In summary, the above embodiments are only preferred embodiments of the present invention, and are not intended to limit the scope of the present invention. Any modification, equivalent replacement, improvement, etc. made within the spirit and principle of the present invention should be included in the protection scope of the present invention.

Claims

1. The satellite guidance system with the guidance instrument is characterized by comprising the guidance instrument and an on-bullet satellite guidance assembly;

2. The guidance system of claim 1, further comprising an angular position sensor fixed to the rotational axis of the two-degree-of-freedom cradle head for measuring the azimuth and elevation angle of the target relative to the guidance system.

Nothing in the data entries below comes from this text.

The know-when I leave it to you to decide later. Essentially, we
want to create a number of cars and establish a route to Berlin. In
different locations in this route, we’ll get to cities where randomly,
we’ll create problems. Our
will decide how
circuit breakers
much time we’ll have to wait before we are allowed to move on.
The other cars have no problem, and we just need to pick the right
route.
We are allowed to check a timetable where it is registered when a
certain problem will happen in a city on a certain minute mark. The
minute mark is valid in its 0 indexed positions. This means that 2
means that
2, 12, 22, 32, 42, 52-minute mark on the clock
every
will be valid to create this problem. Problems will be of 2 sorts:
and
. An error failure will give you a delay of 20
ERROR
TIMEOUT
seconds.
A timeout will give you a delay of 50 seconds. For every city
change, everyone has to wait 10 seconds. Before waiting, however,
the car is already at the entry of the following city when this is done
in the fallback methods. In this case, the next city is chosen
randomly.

3. The satellite guidance system with guidance according to claim 1, wherein the angular rate gyro is replaced with an angular position sensor fixed at the rotation axis of the two-degree-of-freedom cradle head for measuring the azimuth and elevation angle of the target relative to the guidance; the angular velocity of the target relative to the guidance instrument is calculated from the azimuth angle and the elevation angle.

4. The guidance system of claim 1, wherein the control pod comprises an electronic compass, a level, and a guidance computer;

5. A satellite guidance system incorporating a guidance instrument according to any of claims 1-4, wherein the line of sight of the sighting device is parallel to the direction of the light outlet of the laser rangefinder.

6. The guidance system of claim 5, wherein the flight control computer calculates the flight control instructions using a proportional guidance law or a velocity tracking guidance law.

7. A satellite guidance method comprising a guidance instrument, characterized in that a satellite guidance system according to claim 1 is used, the guidance method comprising the steps of:

8. The method of claim 7, further comprising an angular position sensor, wherein in step three, the angular position sensor transmits the measured elevation and azimuth of the laser range finder to the control pod.

9. The method for guiding a satellite having a guidance instrument according to claim 7, wherein the flight control computer calculates the flight control command using a proportional guidance law or a velocity tracking guidance law in the seventh step.